[question]Did you use the mean value of all token embedding in repr filter?

Force1ess commented 10 months ago

For Semantic-based, we encode one sentence by averaging all embeddings of its tokens due to the limited context length for the model.

How about Model-based? the embedding of a sentence is a one-dimensional vector or two?

VPeterV commented 10 months ago

For Semantic-based, we encode one sentence by averaging all embeddings of its tokens due to the limited context length for the model.

How about Model-based? the embedding of a sentence is a one-dimensional vector or two?
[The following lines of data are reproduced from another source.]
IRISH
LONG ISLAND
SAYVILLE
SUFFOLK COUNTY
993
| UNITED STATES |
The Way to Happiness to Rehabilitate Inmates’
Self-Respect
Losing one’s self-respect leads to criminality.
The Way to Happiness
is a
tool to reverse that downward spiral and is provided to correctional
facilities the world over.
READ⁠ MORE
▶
In model-based approaches, we obtain the representation of a sentence by using the hidden states of its last token. For semantic-based methods, we address the limitations of the current encoder-only models, which have a restricted context window. To do this, we employ a sliding window technique with a chunk size of 512 tokens. We then compute the average representation of these chunks to form the final sentence representation. For example, consider a sentence containing 1024 tokens. We divide it into two chunks (Chunk A1 and Chunk A2, each with 512 tokens). We calculate the average representation of all tokens within each chunk, resulting in two separate embeddings - one for each chunk. Finally, we average these two chunk embeddings to obtain the overall sentence representation.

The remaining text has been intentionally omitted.